INSTRUCTIONS FOR THE TASK -> Please retype the records below exactly, omitting any images.

☆ ☆ ☆

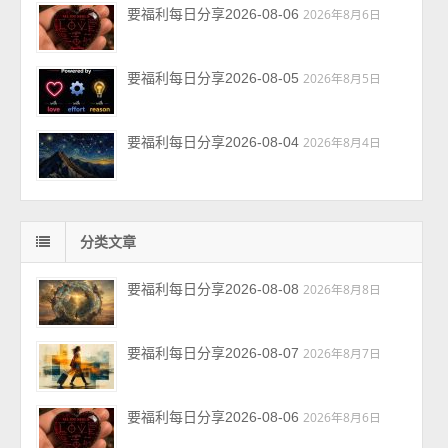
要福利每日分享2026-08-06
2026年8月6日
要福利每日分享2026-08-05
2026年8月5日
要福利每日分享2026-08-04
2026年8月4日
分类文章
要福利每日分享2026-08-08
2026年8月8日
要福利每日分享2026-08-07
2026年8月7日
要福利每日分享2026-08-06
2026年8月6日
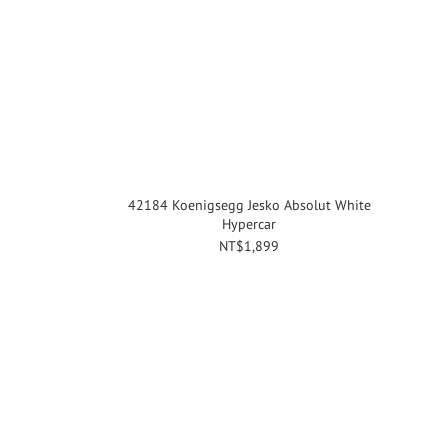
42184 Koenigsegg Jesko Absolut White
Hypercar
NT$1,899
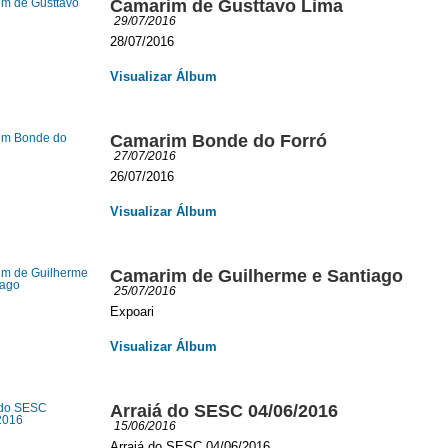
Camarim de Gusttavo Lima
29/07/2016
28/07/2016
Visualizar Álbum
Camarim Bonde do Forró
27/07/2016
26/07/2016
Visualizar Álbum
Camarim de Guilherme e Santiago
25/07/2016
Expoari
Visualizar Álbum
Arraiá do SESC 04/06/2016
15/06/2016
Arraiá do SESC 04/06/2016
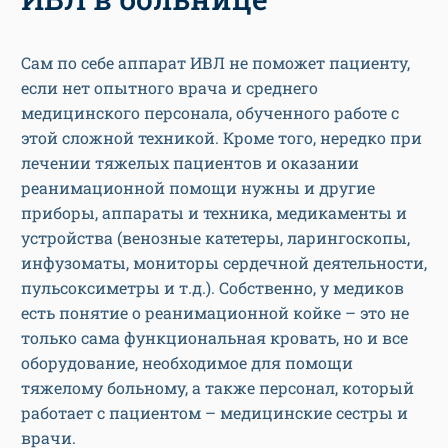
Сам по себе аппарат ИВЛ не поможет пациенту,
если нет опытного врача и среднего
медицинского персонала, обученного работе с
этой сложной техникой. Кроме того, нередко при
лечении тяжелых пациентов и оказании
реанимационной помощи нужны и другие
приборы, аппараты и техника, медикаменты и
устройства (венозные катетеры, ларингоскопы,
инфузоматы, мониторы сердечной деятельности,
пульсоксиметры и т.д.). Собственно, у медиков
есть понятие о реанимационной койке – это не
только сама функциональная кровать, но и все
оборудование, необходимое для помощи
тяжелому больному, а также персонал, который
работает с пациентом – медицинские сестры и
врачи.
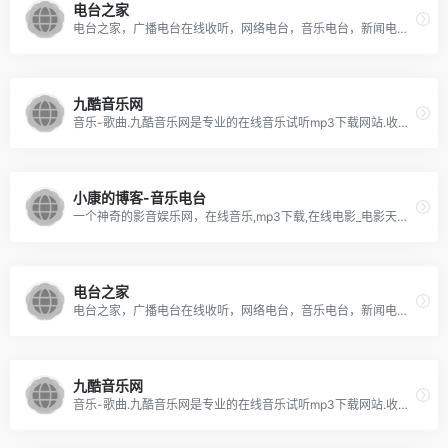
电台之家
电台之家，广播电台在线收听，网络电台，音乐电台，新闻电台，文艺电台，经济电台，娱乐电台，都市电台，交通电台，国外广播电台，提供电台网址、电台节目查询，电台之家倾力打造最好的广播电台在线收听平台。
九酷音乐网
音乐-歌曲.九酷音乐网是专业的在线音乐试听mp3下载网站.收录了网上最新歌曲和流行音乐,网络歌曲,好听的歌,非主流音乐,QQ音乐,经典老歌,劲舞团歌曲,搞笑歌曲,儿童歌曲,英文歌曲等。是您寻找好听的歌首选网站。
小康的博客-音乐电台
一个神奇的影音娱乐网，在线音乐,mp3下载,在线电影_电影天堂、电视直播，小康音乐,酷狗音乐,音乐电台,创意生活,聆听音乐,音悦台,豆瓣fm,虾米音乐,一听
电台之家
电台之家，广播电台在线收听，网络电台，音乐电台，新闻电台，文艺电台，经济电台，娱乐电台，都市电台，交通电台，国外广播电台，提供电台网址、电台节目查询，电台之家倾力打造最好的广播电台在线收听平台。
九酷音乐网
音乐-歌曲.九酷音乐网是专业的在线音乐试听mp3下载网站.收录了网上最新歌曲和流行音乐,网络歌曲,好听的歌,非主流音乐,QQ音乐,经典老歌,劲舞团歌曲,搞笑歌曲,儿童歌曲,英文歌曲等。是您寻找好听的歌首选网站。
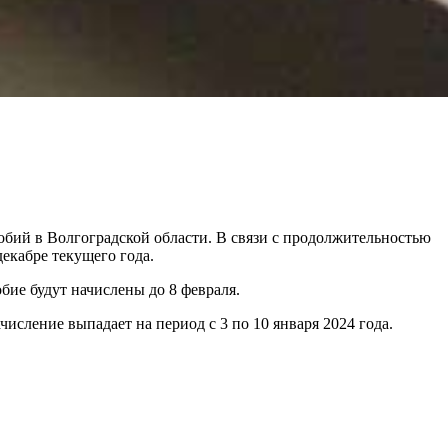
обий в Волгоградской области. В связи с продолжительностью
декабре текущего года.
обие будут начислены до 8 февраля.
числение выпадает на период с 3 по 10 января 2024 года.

☆ ☆ ☆

WRITTEN SOLUTION ->
要福利每日分享2026-08-06
2026年8月6日
要福利每日分享2026-08-05
2026年8月5日
要福利每日分享2026-08-04
2026年8月4日
分类文章
要福利每日分享2026-08-08
2026年8月8日
要福利每日分享2026-08-07
2026年8月7日
要福利每日分享2026-08-06
2026年8月6日
42184 Koenigsegg Jesko Absolut White
Hypercar
NT$1,899
Camarim de Gusttavo Lima
29/07/2016
28/07/2016
Visualizar Álbum
Camarim Bonde do Forró
27/07/2016
26/07/2016
Visualizar Álbum
Camarim de Guilherme e Santiago
25/07/2016
Expoari
Visualizar Álbum
Arraiá do SESC 04/06/2016
15/06/2016
Arraiá do SESC 04/06/2016
Сам по себе аппарат ИВЛ не поможет пациенту,
если нет опытного врача и среднего
медицинского персонала, обученного работе с
этой сложной техникой. Кроме того, нередко при
лечении тяжелых пациентов и оказании
реанимационной помощи нужны и другие
приборы, аппараты и техника, медикаменты и
устройства (венозные катетеры, ларингоскопы,
инфузоматы, мониторы сердечной деятельности,
пульсоксиметры и т.д.). Собственно, у медиков
есть понятие о реанимационной койке – это не
только сама функциональная кровать, но и все
оборудование, необходимое для помощи
тяжелому больному, а также персонал, который
работает с пациентом – медицинские сестры и
врачи.
电台之家
电台之家，广播电台在线收听，网络电台，音乐电台，新闻电台，文艺电台，经济电台，娱乐电台，都市电台，交通电台，国外广播电台，提供电台网址、电台节目查询，电台之家倾力打造最好的广播电台在线收听平台。
九酷音乐网
音乐-歌曲.九酷音乐网是专业的在线音乐试听mp3下载网站.收录了网上最新歌曲和流行音乐,网络歌曲,好听的歌,非主流音乐,QQ音乐,经典老歌,劲舞团歌曲,搞笑歌曲,儿童歌曲,英文歌曲等。是您寻找好听的歌首选网站。
小康的博客-音乐电台
一个神奇的影音娱乐网，在线音乐,mp3下载,在线电影_电影天堂、电视直播，小康音乐,酷狗音乐,音乐电台,创意生活,聆听音乐,音悦台,豆瓣fm,虾米音乐,一听
电台之家
电台之家，广播电台在线收听，网络电台，音乐电台，新闻电台，文艺电台，经济电台，娱乐电台，都市电台，交通电台，国外广播电台，提供电台网址、电台节目查询，电台之家倾力打造最好的广播电台在线收听平台。
九酷音乐网
音乐-歌曲.九酷音乐网是专业的在线音乐试听mp3下载网站.收录了网上最新歌曲和流行音乐,网络歌曲,好听的歌,非主流音乐,QQ音乐,经典老歌,劲舞团歌曲,搞笑歌曲,儿童歌曲,英文歌曲等。是您寻找好听的歌首选网站。
обий в Волгоградской области. В связи с продолжительностью
декабре текущего года.
обие будут начислены до 8 февраля.
числение выпадает на период с 3 по 10 января 2024 года.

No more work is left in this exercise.